Nun möchte ich zu Ihrer letzten Frage kommen. Natürlich haben Sie Recht mit der Annahme, dass zu wenig Männer in Kitas, Kindergärten und Grundschulen arbeiten. Ein Grund ist sicher, dass der Kindergarten vielfach noch eine ,rein weibliche Welt‘ ist, in der kulturübliche weibliche Atmosphären, Spiele und Tätigkeiten gefragt sind. Es ist sinnvoll, mehr Männern diesen Beruf schmackhaft zu machen: Männer spielen anders und gehen anders mit Kindern um. Sie bringen eine andere Stimmung in die oft reinen Frauenteams, sehen Konflikte anders. Ein Quotenregelung zugunsten von Männern wäre die logische Konsequenz. Aber was bringt eine "Männer"-Quote, wenn es zu wenig Bewerber gibt. Bei einer solchen Regelung bestünde die Gefahr, dass auch die Bewerber die weniger qualifiziert wären, die Stelle bekommen würden.
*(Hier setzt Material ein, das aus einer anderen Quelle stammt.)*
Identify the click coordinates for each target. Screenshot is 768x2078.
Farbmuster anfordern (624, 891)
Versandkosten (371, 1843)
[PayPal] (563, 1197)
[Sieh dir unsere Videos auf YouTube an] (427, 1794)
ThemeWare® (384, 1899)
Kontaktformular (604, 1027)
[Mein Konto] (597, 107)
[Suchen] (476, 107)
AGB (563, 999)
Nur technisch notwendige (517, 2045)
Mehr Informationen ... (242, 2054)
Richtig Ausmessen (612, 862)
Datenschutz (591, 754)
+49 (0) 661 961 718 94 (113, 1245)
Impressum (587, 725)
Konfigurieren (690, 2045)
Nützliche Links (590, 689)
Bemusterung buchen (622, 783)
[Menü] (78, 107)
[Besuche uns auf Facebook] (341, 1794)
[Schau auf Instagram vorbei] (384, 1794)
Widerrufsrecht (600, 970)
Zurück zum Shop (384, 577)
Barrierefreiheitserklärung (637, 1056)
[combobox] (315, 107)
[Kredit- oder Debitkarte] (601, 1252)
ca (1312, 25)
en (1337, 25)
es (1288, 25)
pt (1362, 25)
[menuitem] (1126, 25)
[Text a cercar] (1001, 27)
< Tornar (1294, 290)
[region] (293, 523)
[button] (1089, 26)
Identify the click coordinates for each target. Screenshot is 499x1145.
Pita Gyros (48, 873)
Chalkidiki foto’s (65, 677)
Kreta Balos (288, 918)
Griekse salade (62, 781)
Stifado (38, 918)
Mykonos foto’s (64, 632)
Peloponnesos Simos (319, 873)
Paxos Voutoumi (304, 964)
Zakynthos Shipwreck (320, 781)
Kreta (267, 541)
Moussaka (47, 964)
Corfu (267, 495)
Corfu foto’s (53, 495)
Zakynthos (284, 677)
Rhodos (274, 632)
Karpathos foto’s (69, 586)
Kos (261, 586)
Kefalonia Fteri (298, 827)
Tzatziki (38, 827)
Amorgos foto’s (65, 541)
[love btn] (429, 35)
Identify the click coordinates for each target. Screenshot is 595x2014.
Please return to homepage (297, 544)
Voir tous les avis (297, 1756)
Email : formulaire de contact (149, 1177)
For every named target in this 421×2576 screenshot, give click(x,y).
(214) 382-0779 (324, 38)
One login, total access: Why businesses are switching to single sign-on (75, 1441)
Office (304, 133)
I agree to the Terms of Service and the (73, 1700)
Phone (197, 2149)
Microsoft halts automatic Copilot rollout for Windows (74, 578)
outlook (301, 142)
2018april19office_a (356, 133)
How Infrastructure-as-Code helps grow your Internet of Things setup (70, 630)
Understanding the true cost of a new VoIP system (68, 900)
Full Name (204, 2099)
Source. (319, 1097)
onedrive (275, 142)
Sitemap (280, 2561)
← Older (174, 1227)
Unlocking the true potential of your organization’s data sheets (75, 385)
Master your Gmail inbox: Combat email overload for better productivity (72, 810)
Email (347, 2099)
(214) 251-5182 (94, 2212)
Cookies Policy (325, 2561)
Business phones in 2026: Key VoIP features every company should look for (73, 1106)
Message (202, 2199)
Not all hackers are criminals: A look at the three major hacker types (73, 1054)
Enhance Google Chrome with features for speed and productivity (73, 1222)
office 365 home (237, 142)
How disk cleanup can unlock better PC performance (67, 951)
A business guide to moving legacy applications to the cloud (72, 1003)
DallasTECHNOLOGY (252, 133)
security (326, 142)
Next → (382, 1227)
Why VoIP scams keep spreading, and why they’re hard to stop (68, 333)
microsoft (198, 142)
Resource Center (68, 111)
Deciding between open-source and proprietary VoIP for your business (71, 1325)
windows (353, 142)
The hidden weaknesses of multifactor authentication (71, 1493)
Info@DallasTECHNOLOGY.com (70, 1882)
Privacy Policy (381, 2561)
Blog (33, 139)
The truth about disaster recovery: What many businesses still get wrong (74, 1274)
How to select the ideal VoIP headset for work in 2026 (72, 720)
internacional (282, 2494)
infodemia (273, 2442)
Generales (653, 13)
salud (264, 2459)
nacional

Dies wäre im schlimmsten Fall schädlich für das Kindeswohl. Aber ich möchte hier nicht den Teufel an die Wand malen. Natürlich sind Männer in Kitas notwendig, um eine optimale Erziehung unserer Jüngsten zu gewährleisten. Auf dem zweiten bundesweiten Fachtag für Männer in Kitas wurden bereits viel in Bewegung gesetzt, z.B. der Anstieg des männlichen Fachpersonals seit der ersten Fachtagung in Dresden im Jahr 2007. Der noch längst nicht zu Ende diskutierten Brisanz der Thematik "Männer in Kitas" wird mit der Zuversicht gegenübergetreten, dass sich bis zur Fachtagung in Köln (2011) weiterhin vieles bewegen wird. "Vieles Bewegen" heißt hier auch, wenn der von der EU bereits 1996 angestrebte Männeranteil von 20% in der Kita erreicht werden kann.
Ich hoffe, ich konnte Ihnen Ihre Fragen beantworten.